§ WORK TO BE COMPLETED: Images excluded, reproduce each line of the records exactly as it stands.

§ RECORDS FOR THIS EXERCISE:
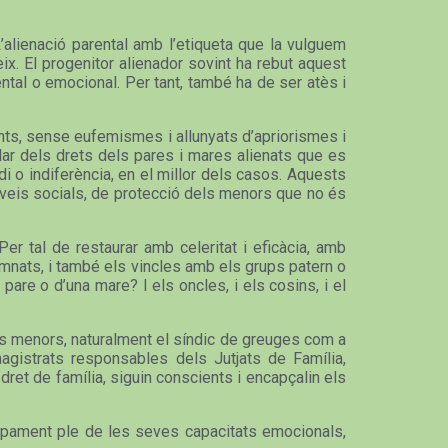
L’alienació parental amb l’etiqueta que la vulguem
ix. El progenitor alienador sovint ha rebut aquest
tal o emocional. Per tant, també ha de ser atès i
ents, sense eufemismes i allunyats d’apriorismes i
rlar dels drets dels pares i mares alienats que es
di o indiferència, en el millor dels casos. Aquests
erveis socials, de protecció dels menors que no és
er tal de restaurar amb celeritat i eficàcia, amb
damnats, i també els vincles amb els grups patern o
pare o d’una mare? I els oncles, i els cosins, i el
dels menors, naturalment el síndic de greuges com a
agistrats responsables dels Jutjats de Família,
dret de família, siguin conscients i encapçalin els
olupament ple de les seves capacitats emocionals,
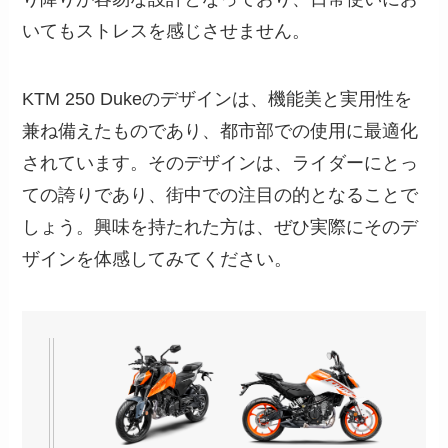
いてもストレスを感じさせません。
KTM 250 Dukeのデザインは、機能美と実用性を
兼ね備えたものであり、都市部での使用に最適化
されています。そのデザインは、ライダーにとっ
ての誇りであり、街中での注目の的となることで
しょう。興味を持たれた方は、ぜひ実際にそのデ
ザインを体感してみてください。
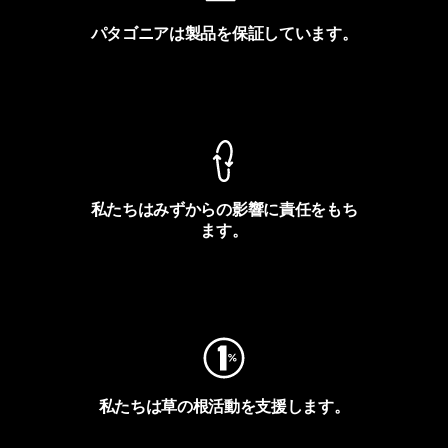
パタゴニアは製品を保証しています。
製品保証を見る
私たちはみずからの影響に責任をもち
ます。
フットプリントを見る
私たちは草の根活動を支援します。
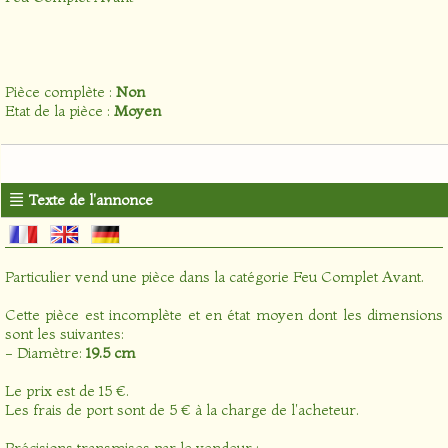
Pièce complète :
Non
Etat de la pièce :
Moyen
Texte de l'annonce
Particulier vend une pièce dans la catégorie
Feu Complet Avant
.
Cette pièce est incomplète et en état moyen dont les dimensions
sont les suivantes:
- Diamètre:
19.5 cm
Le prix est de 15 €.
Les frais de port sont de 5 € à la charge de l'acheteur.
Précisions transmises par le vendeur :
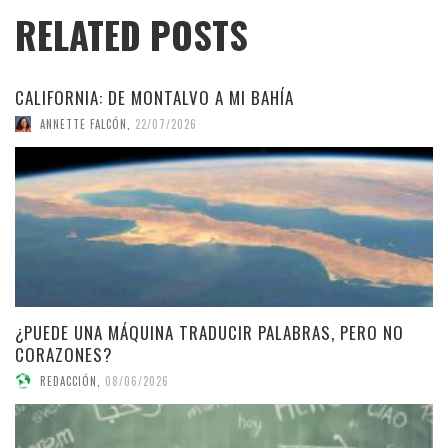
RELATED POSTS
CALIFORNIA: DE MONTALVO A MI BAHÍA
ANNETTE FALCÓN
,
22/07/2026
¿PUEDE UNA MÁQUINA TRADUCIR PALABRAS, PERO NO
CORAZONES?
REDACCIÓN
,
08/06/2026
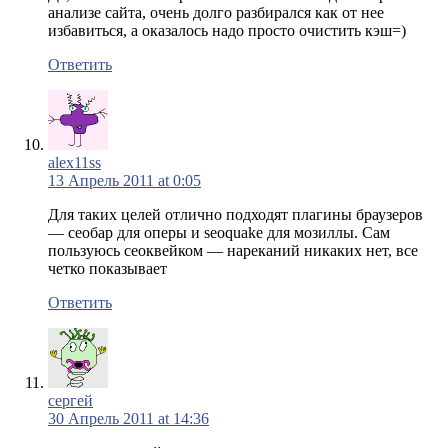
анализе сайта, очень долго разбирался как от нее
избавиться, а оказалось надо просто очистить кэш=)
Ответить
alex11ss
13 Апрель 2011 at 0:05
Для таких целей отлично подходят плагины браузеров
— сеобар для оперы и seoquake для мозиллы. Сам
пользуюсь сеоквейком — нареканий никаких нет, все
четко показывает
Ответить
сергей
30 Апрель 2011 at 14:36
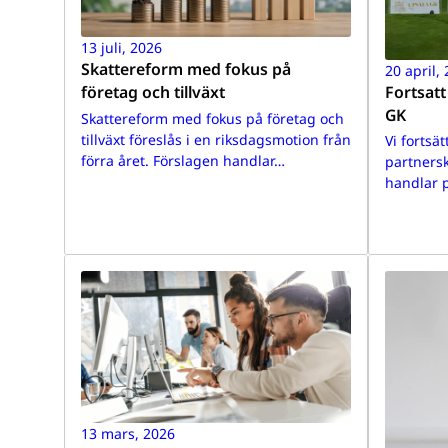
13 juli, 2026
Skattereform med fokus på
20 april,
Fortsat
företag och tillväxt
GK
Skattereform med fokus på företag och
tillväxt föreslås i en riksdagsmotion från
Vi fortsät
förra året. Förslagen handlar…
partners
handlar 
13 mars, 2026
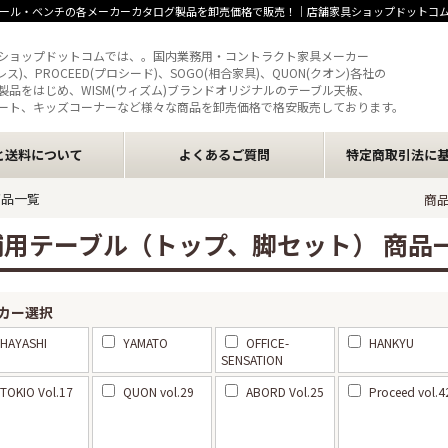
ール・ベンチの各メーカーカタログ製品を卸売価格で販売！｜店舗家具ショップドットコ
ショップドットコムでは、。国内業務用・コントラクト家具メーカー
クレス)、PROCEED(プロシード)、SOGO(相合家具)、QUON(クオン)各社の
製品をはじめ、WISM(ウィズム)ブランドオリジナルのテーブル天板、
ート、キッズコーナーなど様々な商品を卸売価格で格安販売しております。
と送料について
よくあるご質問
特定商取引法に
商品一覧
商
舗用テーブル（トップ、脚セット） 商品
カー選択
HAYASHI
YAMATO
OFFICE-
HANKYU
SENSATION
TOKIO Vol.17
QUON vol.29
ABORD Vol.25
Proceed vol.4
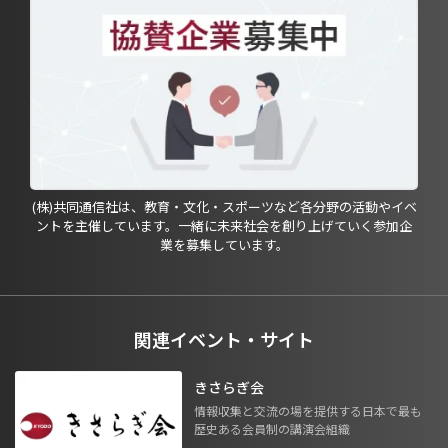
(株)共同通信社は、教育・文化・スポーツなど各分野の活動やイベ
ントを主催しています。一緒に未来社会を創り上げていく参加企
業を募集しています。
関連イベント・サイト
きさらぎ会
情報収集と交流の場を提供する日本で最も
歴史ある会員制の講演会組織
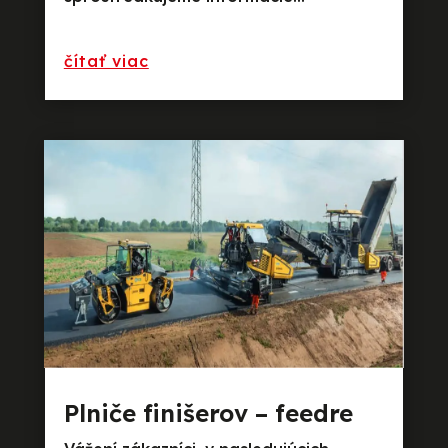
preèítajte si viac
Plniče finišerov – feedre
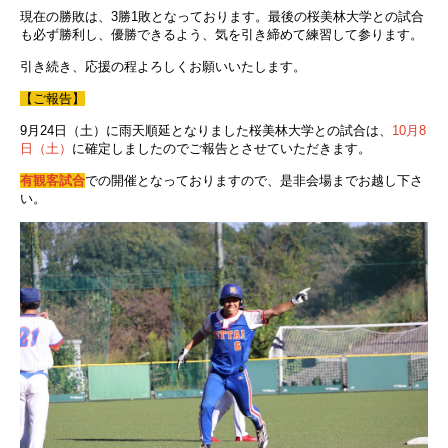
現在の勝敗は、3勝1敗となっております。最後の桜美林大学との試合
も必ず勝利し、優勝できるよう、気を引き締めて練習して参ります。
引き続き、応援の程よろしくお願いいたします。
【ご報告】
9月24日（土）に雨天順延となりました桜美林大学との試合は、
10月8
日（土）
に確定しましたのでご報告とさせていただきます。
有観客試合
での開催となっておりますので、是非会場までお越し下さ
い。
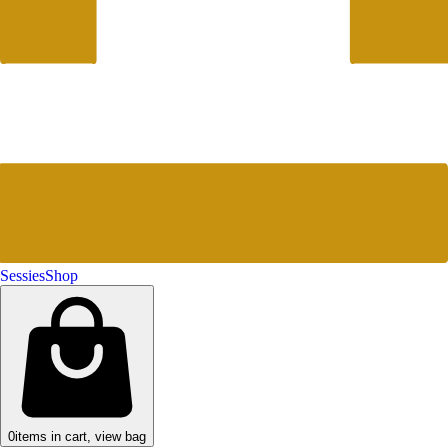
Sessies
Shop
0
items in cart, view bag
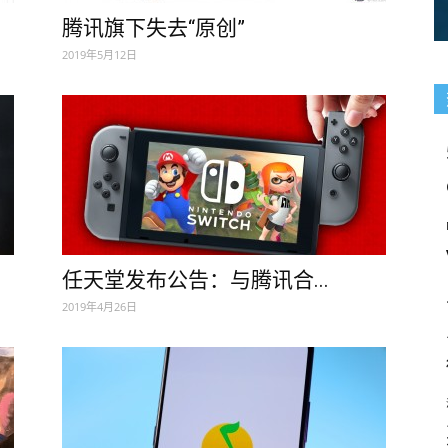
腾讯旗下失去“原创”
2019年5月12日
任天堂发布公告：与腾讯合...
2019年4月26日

§ SOLVED EXERCISE:
L’alienació parental amb l’etiqueta que la vulguem
ix. El progenitor alienador sovint ha rebut aquest
tal o emocional. Per tant, també ha de ser atès i
ents, sense eufemismes i allunyats d’apriorismes i
rlar dels drets dels pares i mares alienats que es
di o indiferència, en el millor dels casos. Aquests
erveis socials, de protecció dels menors que no és
er tal de restaurar amb celeritat i eficàcia, amb
damnats, i també els vincles amb els grups patern o
pare o d’una mare? I els oncles, i els cosins, i el
dels menors, naturalment el síndic de greuges com a
agistrats responsables dels Jutjats de Família,
dret de família, siguin conscients i encapçalin els
olupament ple de les seves capacitats emocionals,
いてもストレスを感じさせません。
KTM 250 Dukeのデザインは、機能美と実用性を
兼ね備えたものであり、都市部での使用に最適化
されています。そのデザインは、ライダーにとっ
ての誇りであり、街中での注目の的となることで
しょう。興味を持たれた方は、ぜひ実際にそのデ
ザインを体感してみてください。
パタゴニアは製品を保証しています。
製品保証を見る
私たちはみずからの影響に責任をもち
ます。
フットプリントを見る
私たちは草の根活動を支援します。
Pièce complète :
Non
Etat de la pièce :
Moyen
Texte de l'annonce
Particulier vend une pièce dans la catégorie
Feu Complet Avant
.
Cette pièce est incomplète et en état moyen dont les dimensions
sont les suivantes:
- Diamètre:
19.5 cm
Le prix est de 15 €.
Les frais de port sont de 5 € à la charge de l'acheteur.
Précisions transmises par le vendeur :
RELATED POSTS
CALIFORNIA: DE MONTALVO A MI BAHÍA
ANNETTE FALCÓN
,
22/07/2026
¿PUEDE UNA MÁQUINA TRADUCIR PALABRAS, PERO NO
CORAZONES?
REDACCIÓN
,
08/06/2026
анализе сайта, очень долго разбирался как от нее
избавиться, а оказалось надо просто очистить кэш=)
Ответить
alex11ss
13 Апрель 2011 at 0:05
Для таких целей отлично подходят плагины браузеров
— сеобар для оперы и seoquake для мозиллы. Сам
пользуюсь сеоквейком — нареканий никаких нет, все
четко показывает
Ответить
сергей
30 Апрель 2011 at 14:36
13 juli, 2026
Skattereform med fokus på
20 april,
Fortsat
företag och tillväxt
GK
Skattereform med fokus på företag och
tillväxt föreslås i en riksdagsmotion från
Vi fortsät
förra året. Förslagen handlar…
partners
handlar 
13 mars, 2026
ール・ベンチの各メーカーカタログ製品を卸売価格で販売！｜店舗家具ショップドットコ
ショップドットコムでは、。国内業務用・コントラクト家具メーカー
クレス)、PROCEED(プロシード)、SOGO(相合家具)、QUON(クオン)各社の
製品をはじめ、WISM(ウィズム)ブランドオリジナルのテーブル天板、
ート、キッズコーナーなど様々な商品を卸売価格で格安販売しております。
と送料について
よくあるご質問
特定商取引法に
商品一覧
商
舗用テーブル（トップ、脚セット） 商品
カー選択
HAYASHI
YAMATO
OFFICE-
HANKYU
SENSATION
TOKIO Vol.17
QUON vol.29
ABORD Vol.25
Proceed vol.4
(株)共同通信社は、教育・文化・スポーツなど各分野の活動やイベ
ントを主催しています。一緒に未来社会を創り上げていく参加企
業を募集しています。
関連イベント・サイト
きさらぎ会
情報収集と交流の場を提供する日本で最も
歴史ある会員制の講演会組織
preèítajte si viac
Plniče finišerov – feedre
現在の勝敗は、3勝1敗となっております。最後の桜美林大学との試合
も必ず勝利し、優勝できるよう、気を引き締めて練習して参ります。
引き続き、応援の程よろしくお願いいたします。
【ご報告】
9月24日（土）に雨天順延となりました桜美林大学との試合は、
10月8
日（土）
に確定しましたのでご報告とさせていただきます。
有観客試合
での開催となっておりますので、是非会場までお越し下さ
い。
Sessies
Shop
0
items in cart, view bag
腾讯旗下失去“原创”
2019年5月12日
任天堂发布公告：与腾讯合...
2019年4月26日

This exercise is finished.